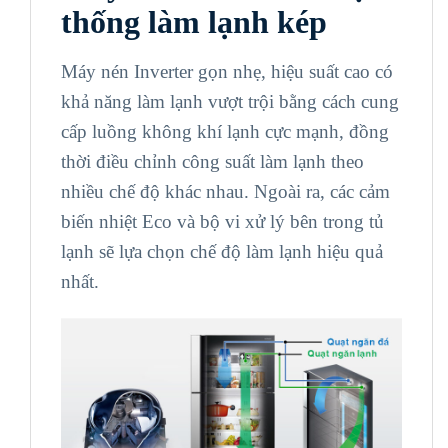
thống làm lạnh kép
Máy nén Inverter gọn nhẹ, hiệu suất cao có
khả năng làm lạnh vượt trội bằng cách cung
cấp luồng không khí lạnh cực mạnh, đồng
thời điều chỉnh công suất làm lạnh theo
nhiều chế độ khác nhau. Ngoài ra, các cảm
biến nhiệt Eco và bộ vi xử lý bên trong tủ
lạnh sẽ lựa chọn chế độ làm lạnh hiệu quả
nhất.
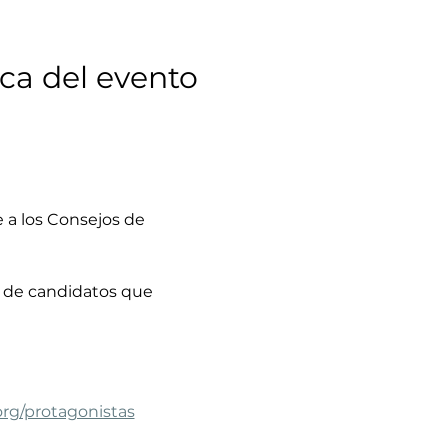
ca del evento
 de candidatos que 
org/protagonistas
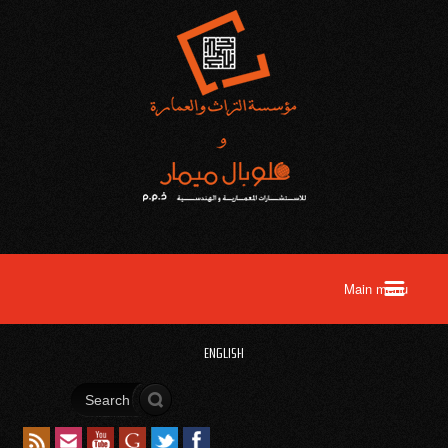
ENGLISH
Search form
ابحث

════════════════

PROBLEM DETAILS >>
Would you write each entry out again exactly, omitting the images?

THE ANSWER >>
thống làm lạnh kép
Máy nén Inverter gọn nhẹ, hiệu suất cao có
khả năng làm lạnh vượt trội bằng cách cung
cấp luồng không khí lạnh cực mạnh, đồng
thời điều chỉnh công suất làm lạnh theo
nhiều chế độ khác nhau. Ngoài ra, các cảm
biến nhiệt Eco và bộ vi xử lý bên trong tủ
lạnh sẽ lựa chọn chế độ làm lạnh hiệu quả
nhất.
ca del evento
 de candidatos que 
org/protagonistas
ENGLISH
Search form
ابحث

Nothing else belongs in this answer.